#### Exercise goal
When transcribing the entries, keep each one exactly as it is.

[Stored items from a collection]
:::

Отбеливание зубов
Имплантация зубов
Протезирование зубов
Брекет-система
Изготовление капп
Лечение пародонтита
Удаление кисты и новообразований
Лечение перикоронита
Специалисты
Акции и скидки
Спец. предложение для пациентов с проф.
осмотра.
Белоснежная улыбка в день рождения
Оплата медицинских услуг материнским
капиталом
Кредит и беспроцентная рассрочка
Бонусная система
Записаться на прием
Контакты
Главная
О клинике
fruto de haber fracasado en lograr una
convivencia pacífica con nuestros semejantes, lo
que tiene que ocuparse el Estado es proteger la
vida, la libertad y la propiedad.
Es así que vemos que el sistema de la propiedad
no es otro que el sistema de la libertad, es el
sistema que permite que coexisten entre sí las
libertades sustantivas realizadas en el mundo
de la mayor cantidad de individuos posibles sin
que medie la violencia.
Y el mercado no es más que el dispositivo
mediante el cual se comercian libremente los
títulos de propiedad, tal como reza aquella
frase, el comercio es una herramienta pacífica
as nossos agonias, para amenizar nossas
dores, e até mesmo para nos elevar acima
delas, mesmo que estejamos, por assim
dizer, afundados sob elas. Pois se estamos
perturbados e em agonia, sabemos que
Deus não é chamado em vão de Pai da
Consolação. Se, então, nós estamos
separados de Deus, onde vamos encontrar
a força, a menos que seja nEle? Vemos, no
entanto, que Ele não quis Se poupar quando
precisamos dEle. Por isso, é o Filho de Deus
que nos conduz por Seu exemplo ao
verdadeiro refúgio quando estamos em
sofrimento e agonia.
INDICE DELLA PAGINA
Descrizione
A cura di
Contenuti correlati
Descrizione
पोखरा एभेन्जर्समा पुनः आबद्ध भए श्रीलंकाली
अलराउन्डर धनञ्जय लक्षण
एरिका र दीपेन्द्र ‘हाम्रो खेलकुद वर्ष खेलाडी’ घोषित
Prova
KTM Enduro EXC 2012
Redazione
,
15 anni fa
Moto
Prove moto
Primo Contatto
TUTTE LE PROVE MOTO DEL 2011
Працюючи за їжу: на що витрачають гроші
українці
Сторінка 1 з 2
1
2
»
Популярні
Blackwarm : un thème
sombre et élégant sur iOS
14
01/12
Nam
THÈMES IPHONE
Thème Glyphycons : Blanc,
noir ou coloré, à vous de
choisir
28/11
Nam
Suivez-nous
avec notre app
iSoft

:::

#### Output of the exercise
Отбеливание зубов
Имплантация зубов
Протезирование зубов
Брекет-система
Изготовление капп
Лечение пародонтита
Удаление кисты и новообразований
Лечение перикоронита
Специалисты
Акции и скидки
Спец. предложение для пациентов с проф.
осмотра.
Белоснежная улыбка в день рождения
Оплата медицинских услуг материнским
капиталом
Кредит и беспроцентная рассрочка
Бонусная система
Записаться на прием
Контакты
Главная
О клинике
fruto de haber fracasado en lograr una
convivencia pacífica con nuestros semejantes, lo
que tiene que ocuparse el Estado es proteger la
vida, la libertad y la propiedad.
Es así que vemos que el sistema de la propiedad
no es otro que el sistema de la libertad, es el
sistema que permite que coexisten entre sí las
libertades sustantivas realizadas en el mundo
de la mayor cantidad de individuos posibles sin
que medie la violencia.
Y el mercado no es más que el dispositivo
mediante el cual se comercian libremente los
títulos de propiedad, tal como reza aquella
frase, el comercio es una herramienta pacífica
as nossos agonias, para amenizar nossas
dores, e até mesmo para nos elevar acima
delas, mesmo que estejamos, por assim
dizer, afundados sob elas. Pois se estamos
perturbados e em agonia, sabemos que
Deus não é chamado em vão de Pai da
Consolação. Se, então, nós estamos
separados de Deus, onde vamos encontrar
a força, a menos que seja nEle? Vemos, no
entanto, que Ele não quis Se poupar quando
precisamos dEle. Por isso, é o Filho de Deus
que nos conduz por Seu exemplo ao
verdadeiro refúgio quando estamos em
sofrimento e agonia.
INDICE DELLA PAGINA
Descrizione
A cura di
Contenuti correlati
Descrizione
पोखरा एभेन्जर्समा पुनः आबद्ध भए श्रीलंकाली
अलराउन्डर धनञ्जय लक्षण
एरिका र दीपेन्द्र ‘हाम्रो खेलकुद वर्ष खेलाडी’ घोषित
Prova
KTM Enduro EXC 2012
Redazione
,
15 anni fa
Moto
Prove moto
Primo Contatto
TUTTE LE PROVE MOTO DEL 2011
Працюючи за їжу: на що витрачають гроші
українці
Сторінка 1 з 2
1
2
»
Популярні
Blackwarm : un thème
sombre et élégant sur iOS
14
01/12
Nam
THÈMES IPHONE
Thème Glyphycons : Blanc,
noir ou coloré, à vous de
choisir
28/11
Nam
Suivez-nous
avec notre app
iSoft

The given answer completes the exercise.